Image: Justice Logo   Bill Gates, Wife Donate $1 billion to Finance Minority Scholarships


DAVE BIRKLAND
The Seattle Times
September 17, 1999

 SEATTLE -- With the goal of producing "a new generation of leaders," Bill and
 Melinda Gates are giving $1 billion to fund scholarships for minority college
 students.

 The amount, $50 million a year for 20 years, matches the largest charitable gift
 ever, the $1 billion donated to the United Nations by media mogul Ted Turner. The
 grant comes from the Bill and Melinda Gates Foundation, created last month
 through a merger of the William H. Gates Foundation and Gates Learning
 Foundation.

 The grant will provide a minimum of 1,000 new students each year with any
 money that they need to pay for their education, beyond whatever other financial
 aid they have received.

 The program is a response to anti-affirmative-action measures such as last year's
 Initiative 200, which prohibits race-based admission policies at Washington state
 colleges and universities.

 ``The possibility to dream and to have a future and to have a horizon is absolutely
 so critical to a child, a young child,'' Melinda Gates said Thursday in announcing
 the program. ``And yet, as we look, there are many students, minority students,
 who don't have that horizon.''

 The message of this program, she added, is this: ``There is the opportunity to go
 to college.''

 William Gray III, the head of the United Negro College Fund, will help administer
 the program.
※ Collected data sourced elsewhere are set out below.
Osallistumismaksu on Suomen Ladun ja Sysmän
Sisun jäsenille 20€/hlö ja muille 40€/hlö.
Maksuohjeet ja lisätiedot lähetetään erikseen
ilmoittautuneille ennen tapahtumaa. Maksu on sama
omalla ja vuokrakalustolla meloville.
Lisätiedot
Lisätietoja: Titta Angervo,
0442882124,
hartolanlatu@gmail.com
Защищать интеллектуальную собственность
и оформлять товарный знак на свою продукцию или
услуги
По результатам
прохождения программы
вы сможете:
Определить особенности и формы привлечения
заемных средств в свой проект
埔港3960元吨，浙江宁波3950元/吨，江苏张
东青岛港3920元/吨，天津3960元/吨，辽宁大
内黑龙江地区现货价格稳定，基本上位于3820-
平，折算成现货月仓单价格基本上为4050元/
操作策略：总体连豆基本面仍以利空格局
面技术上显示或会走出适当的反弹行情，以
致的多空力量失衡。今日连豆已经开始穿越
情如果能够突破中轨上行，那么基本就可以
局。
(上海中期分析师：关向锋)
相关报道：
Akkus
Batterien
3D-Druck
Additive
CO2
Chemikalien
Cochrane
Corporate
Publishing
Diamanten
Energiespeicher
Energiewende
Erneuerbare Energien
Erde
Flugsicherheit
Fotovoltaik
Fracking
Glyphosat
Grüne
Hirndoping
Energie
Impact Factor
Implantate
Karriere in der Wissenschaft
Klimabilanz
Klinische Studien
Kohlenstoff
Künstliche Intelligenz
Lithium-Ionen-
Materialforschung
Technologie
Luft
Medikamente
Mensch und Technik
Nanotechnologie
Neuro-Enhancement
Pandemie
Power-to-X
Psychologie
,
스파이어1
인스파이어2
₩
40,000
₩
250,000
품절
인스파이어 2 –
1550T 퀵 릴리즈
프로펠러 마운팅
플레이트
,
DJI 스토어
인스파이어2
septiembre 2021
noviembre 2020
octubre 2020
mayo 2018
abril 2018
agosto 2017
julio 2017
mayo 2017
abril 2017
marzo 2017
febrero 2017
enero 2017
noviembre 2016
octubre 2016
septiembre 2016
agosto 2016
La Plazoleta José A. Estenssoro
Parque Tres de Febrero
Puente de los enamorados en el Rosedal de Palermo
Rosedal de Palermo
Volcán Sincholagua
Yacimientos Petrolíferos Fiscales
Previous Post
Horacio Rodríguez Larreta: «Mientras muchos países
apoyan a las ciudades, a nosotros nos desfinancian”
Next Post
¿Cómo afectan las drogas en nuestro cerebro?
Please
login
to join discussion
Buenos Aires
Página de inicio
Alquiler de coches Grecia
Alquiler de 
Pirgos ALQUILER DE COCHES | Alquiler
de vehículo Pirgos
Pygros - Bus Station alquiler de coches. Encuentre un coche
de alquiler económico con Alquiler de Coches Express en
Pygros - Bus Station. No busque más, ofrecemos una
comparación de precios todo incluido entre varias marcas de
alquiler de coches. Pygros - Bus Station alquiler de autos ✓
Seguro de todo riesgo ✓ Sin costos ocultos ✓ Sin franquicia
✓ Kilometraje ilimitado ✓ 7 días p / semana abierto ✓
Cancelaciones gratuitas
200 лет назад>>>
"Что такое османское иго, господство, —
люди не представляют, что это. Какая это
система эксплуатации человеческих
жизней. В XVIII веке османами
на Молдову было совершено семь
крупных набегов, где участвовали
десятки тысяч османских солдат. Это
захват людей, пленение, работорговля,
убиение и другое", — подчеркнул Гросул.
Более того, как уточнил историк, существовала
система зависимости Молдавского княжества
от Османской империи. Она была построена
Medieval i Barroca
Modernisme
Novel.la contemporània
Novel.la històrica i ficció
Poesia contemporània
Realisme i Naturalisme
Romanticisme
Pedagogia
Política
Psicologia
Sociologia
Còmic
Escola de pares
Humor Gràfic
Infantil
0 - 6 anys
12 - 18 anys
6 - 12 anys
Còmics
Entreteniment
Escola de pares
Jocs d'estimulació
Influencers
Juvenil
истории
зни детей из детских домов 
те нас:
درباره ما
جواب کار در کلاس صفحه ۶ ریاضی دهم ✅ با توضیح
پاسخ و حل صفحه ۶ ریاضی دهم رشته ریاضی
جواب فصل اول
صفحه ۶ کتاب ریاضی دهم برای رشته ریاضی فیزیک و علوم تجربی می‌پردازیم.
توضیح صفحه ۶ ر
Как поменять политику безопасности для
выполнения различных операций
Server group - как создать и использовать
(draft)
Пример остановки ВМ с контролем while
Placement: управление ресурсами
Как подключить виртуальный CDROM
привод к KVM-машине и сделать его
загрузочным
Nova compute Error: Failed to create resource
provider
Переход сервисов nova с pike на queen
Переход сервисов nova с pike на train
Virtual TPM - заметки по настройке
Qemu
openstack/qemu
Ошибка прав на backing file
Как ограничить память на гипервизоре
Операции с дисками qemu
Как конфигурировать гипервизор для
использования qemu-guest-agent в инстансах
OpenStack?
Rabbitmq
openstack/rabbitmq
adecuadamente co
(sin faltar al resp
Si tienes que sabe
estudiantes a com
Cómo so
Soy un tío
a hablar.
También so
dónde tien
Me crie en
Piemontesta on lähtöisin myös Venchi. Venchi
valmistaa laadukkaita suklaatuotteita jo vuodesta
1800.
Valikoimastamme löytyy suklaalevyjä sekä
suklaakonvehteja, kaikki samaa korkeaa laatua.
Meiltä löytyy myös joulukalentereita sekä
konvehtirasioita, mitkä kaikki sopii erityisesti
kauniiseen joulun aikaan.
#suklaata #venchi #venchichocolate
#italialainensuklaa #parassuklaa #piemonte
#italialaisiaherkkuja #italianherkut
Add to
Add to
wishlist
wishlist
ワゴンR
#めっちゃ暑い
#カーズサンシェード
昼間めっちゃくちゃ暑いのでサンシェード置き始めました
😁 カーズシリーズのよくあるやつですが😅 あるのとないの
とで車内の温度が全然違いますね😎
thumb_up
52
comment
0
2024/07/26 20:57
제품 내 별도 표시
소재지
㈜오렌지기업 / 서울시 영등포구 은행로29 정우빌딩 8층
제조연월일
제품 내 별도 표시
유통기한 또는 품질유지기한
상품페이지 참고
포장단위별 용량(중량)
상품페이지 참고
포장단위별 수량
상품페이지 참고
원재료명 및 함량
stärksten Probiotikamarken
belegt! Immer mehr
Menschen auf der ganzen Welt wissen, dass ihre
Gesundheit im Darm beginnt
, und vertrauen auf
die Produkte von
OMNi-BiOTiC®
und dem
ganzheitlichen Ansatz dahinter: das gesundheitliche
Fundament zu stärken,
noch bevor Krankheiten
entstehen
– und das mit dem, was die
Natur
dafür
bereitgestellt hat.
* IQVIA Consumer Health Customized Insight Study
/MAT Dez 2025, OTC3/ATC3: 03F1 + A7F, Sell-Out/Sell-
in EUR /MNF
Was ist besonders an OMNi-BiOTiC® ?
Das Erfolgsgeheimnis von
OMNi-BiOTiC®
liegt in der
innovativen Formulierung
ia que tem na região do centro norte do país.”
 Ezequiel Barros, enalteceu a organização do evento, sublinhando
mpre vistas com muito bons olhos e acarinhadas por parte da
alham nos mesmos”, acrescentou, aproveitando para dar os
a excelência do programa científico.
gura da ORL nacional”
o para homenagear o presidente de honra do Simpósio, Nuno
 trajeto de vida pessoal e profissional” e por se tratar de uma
Gray, a former congressman, is close to the White House,
 congressional leaders and civic activists.

 ``If we're going to prosper, this kind of involvement is absolutely critical,'' Gray said
 Thursday. The scholarships will provide ``building blocks for a new, better and
 more prosperous America that will be the global leader.''

 The Gates Millennium Scholars Program will target the fields of mathematics,
 science, education, library science and engineering, where minorities are
 ``severely under-represented,'' said Trevor Neilson, a spokesman for the Bill and
 Melinda Gates Foundation.

 ``Bill and Melinda are committed to using their wealth to improve people's lives,
 and they both feel education is the key to success,'' Neilson said. ``They think
 this is the right thing to do.''

 The first freshman class at the University of Washington since the passage of
 I-200 will have 40 percent fewer blacks, 30 percent fewer Hispanics and 20
 percent fewer Native Americans than the previous year. Final numbers might be
 lower because, historically, 4 to 5 percent of students who are accepted don't
 register for classes.

 UW President Richard McCormick on Thursday called the grant ``an extraordinary
 investment by Bill and Melinda Gates on behalf of equity and access in higher
 education.''

 As society moves away from affirmative action, he said, ``much remains to be
 done to ensure young men and women enjoy equal access. But this exceptional
 grant will contribute enormously to that goal.''

 McCormick said he never talked with the Gateses about their plan, although he
 did have informal conversations with Gates' father, William H. Gates, a UW
 regent, after the passage of I-200 about how the university could continue to
 attract minority students.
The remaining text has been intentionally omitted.